Teen in crash that killed Morris couple found guilty of failure to reduce speed

Morris teen gets $1,000 fine and suspension of driver's license

MORRIS – A Morris teenager accused of killing a couple in a crash last summer as they were riding their bicycles was fined $1,000 and will have his driver's license suspended after pleading guilty Tuesday to failing to reduce speed to avoid an accident.

Grundy County State's Attorney Jason Helland said Mark and Janice Wendling were riding their bicycles June 21 on Old Stage Road, when they were struck and killed by the inexperienced driver.

The teen was issued a traffic ticket for failure to reduce speed to avoid an accident at the time the crash occurred. By state statute, a petty offense charge can carry a maximum fine of $1,000.

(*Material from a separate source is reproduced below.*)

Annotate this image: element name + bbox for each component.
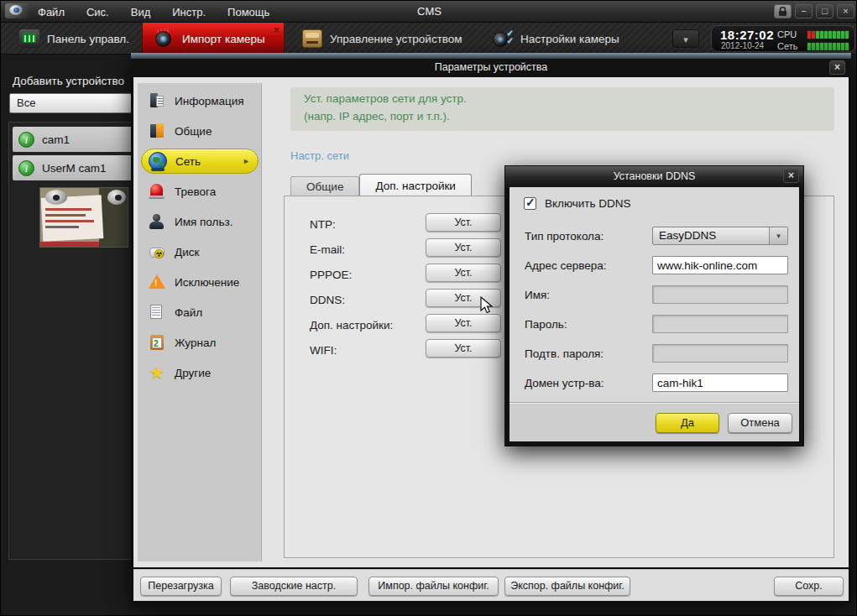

Helland stated in a news release that over the next six months his office worked closely with the Grundy County Sheriff's Department to investigate the case to see if any additional charges were warranted.

"It is not unusual for a traffic fatality case to take months to conclude an investigation and make a charging decision," the news release stated.

The state's attorney's office and defense counsel had the teen surrender his license July 14 as a pretrial condition of bond, according to the news release.

Helland said the investigation included processing the crime scene, including a crash reconstruction and lab testing, as well as warrants and subpoenas gaining access to the teen's cellphone.

On Nov. 16, the state’s attorney’s office received the final report from the sheriff’s department, which included the results of the examination of the cellphone and its records. An examination of the cellphone did not yield anything to suggest that the teen was using it at the time of the crash.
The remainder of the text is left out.